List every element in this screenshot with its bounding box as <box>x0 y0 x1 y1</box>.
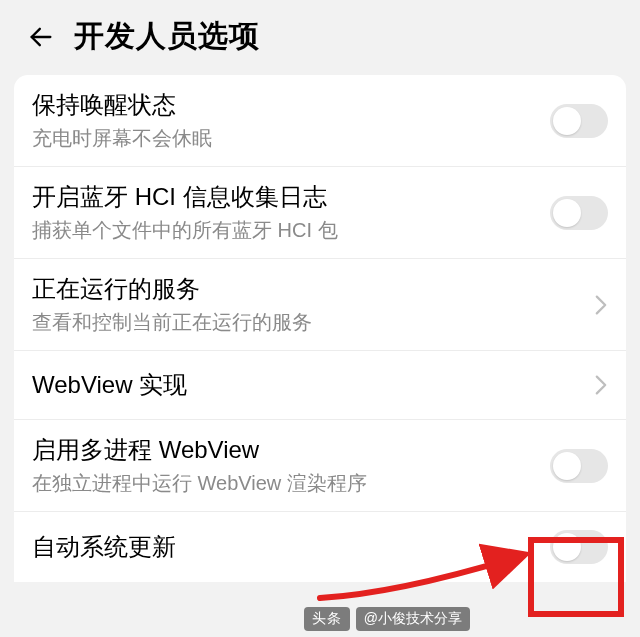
item-subtitle: 充电时屏幕不会休眠 <box>32 125 550 152</box>
item-text: 启用多进程 WebView 在独立进程中运行 WebView 渲染程序 <box>32 434 550 497</box>
item-subtitle: 在独立进程中运行 WebView 渲染程序 <box>32 470 550 497</box>
item-title: 开启蓝牙 HCI 信息收集日志 <box>32 181 550 213</box>
toggle-auto-system-update[interactable] <box>550 530 608 564</box>
item-title: 保持唤醒状态 <box>32 89 550 121</box>
item-text: 开启蓝牙 HCI 信息收集日志 捕获单个文件中的所有蓝牙 HCI 包 <box>32 181 550 244</box>
item-running-services[interactable]: 正在运行的服务 查看和控制当前正在运行的服务 <box>14 259 626 351</box>
chevron-right-icon <box>594 373 608 397</box>
watermark-text: @小俊技术分享 <box>356 607 470 631</box>
item-title: 自动系统更新 <box>32 531 550 563</box>
toggle-stay-awake[interactable] <box>550 104 608 138</box>
header: 开发人员选项 <box>0 0 640 75</box>
watermark: 头条 @小俊技术分享 <box>304 607 470 631</box>
item-auto-system-update[interactable]: 自动系统更新 <box>14 512 626 582</box>
item-title: 启用多进程 WebView <box>32 434 550 466</box>
item-text: WebView 实现 <box>32 369 594 401</box>
watermark-badge: 头条 <box>304 607 350 631</box>
settings-list: 保持唤醒状态 充电时屏幕不会休眠 开启蓝牙 HCI 信息收集日志 捕获单个文件中… <box>14 75 626 582</box>
item-webview-impl[interactable]: WebView 实现 <box>14 351 626 420</box>
page-title: 开发人员选项 <box>74 16 260 57</box>
toggle-bluetooth-hci[interactable] <box>550 196 608 230</box>
item-text: 自动系统更新 <box>32 531 550 563</box>
item-text: 保持唤醒状态 充电时屏幕不会休眠 <box>32 89 550 152</box>
chevron-right-icon <box>594 293 608 317</box>
back-icon[interactable] <box>24 20 58 54</box>
item-subtitle: 捕获单个文件中的所有蓝牙 HCI 包 <box>32 217 550 244</box>
item-title: WebView 实现 <box>32 369 594 401</box>
item-title: 正在运行的服务 <box>32 273 594 305</box>
toggle-multiprocess-webview[interactable] <box>550 449 608 483</box>
item-text: 正在运行的服务 查看和控制当前正在运行的服务 <box>32 273 594 336</box>
item-subtitle: 查看和控制当前正在运行的服务 <box>32 309 594 336</box>
item-stay-awake[interactable]: 保持唤醒状态 充电时屏幕不会休眠 <box>14 75 626 167</box>
item-multiprocess-webview[interactable]: 启用多进程 WebView 在独立进程中运行 WebView 渲染程序 <box>14 420 626 512</box>
item-bluetooth-hci[interactable]: 开启蓝牙 HCI 信息收集日志 捕获单个文件中的所有蓝牙 HCI 包 <box>14 167 626 259</box>
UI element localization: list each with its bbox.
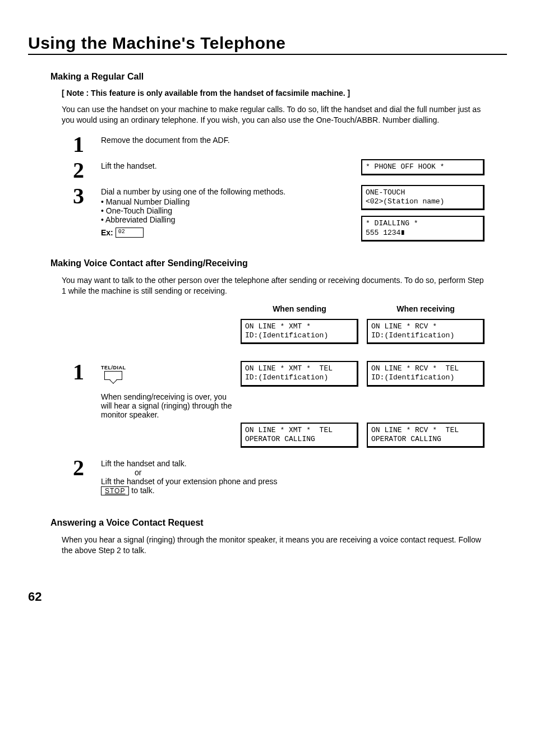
section1-intro: You can use the handset on your machine …: [62, 104, 485, 126]
tel-dial-label: TEL/DIAL: [101, 365, 126, 370]
page-number: 62: [28, 590, 507, 604]
lcd-display: ON LINE * XMT * TEL ID:(Identification): [241, 361, 358, 387]
lcd-display: * PHONE OFF HOOK *: [361, 159, 485, 175]
example-key: 02: [116, 228, 144, 238]
step-row: 1 TEL/DIAL ON LINE * XMT * TEL ID:(Ident…: [73, 361, 485, 392]
dial-method-list: Manual Number Dialling One-Touch Diallin…: [101, 197, 350, 224]
step2-line2a: Lift the handset of your extension phone…: [101, 477, 277, 486]
section2-intro: You may want to talk to the other person…: [62, 275, 485, 296]
step-text: Remove the document from the ADF.: [101, 133, 350, 145]
section-making-call-heading: Making a Regular Call: [50, 72, 507, 82]
step-row: 2 Lift the handset and talk. or Lift the…: [73, 457, 485, 495]
lcd-display: ONE-TOUCH <02>(Station name): [361, 185, 485, 211]
lcd-display: ON LINE * XMT * TEL OPERATOR CALLING: [241, 423, 358, 448]
step-text: Dial a number by using one of the follow…: [101, 187, 350, 196]
lcd-display: * DIALLING * 555 1234∎: [361, 216, 485, 242]
step-number: 2: [73, 457, 101, 479]
when-receiving-header: When receiving: [367, 304, 485, 313]
step1-note: When sending/receiving is over, you will…: [73, 392, 232, 419]
step-row: 1 Remove the document from the ADF.: [73, 133, 485, 156]
lcd-display: ON LINE * RCV * TEL ID:(Identification): [367, 361, 485, 387]
section3-body: When you hear a signal (ringing) through…: [62, 535, 485, 556]
step-row: 3 Dial a number by using one of the foll…: [73, 185, 485, 247]
lcd-row: ON LINE * XMT * TEL OPERATOR CALLING ON …: [73, 423, 485, 454]
step-number: 1: [73, 361, 101, 383]
step-number: 3: [73, 185, 101, 207]
section1-note: [ Note : This feature is only available …: [62, 89, 507, 98]
example-label: Ex:: [101, 228, 113, 237]
tel-dial-key-icon: TEL/DIAL: [101, 365, 126, 380]
list-item: Abbreviated Dialling: [101, 215, 350, 224]
lcd-display: ON LINE * RCV * TEL OPERATOR CALLING: [367, 423, 485, 448]
step2-line1: Lift the handset and talk.: [101, 459, 350, 468]
lcd-display: ON LINE * RCV * ID:(Identification): [367, 319, 485, 345]
step-text: Lift the handset.: [101, 159, 350, 170]
step2-line2b: to talk.: [129, 486, 154, 495]
step-row: 2 Lift the handset. * PHONE OFF HOOK *: [73, 159, 485, 182]
step2-or: or: [101, 468, 350, 477]
stop-key: STOP: [101, 486, 129, 495]
list-item: Manual Number Dialling: [101, 197, 350, 206]
section-answering-heading: Answering a Voice Contact Request: [50, 518, 507, 528]
step-number: 1: [73, 133, 101, 156]
step1-note-row: When sending/receiving is over, you will…: [73, 392, 485, 419]
column-headers: When sending When receiving: [73, 304, 485, 319]
when-sending-header: When sending: [241, 304, 358, 313]
lcd-display: ON LINE * XMT * ID:(Identification): [241, 319, 358, 345]
section-voice-contact-heading: Making Voice Contact after Sending/Recei…: [50, 258, 507, 268]
page-title: Using the Machine's Telephone: [28, 34, 507, 55]
list-item: One-Touch Dialling: [101, 206, 350, 215]
step-number: 2: [73, 159, 101, 182]
lcd-row: ON LINE * XMT * ID:(Identification) ON L…: [73, 319, 485, 350]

-*-*-

Some lines of the records above contain the word "Voice". How many are there? Reply with the number alone.

Solution for this problem: 2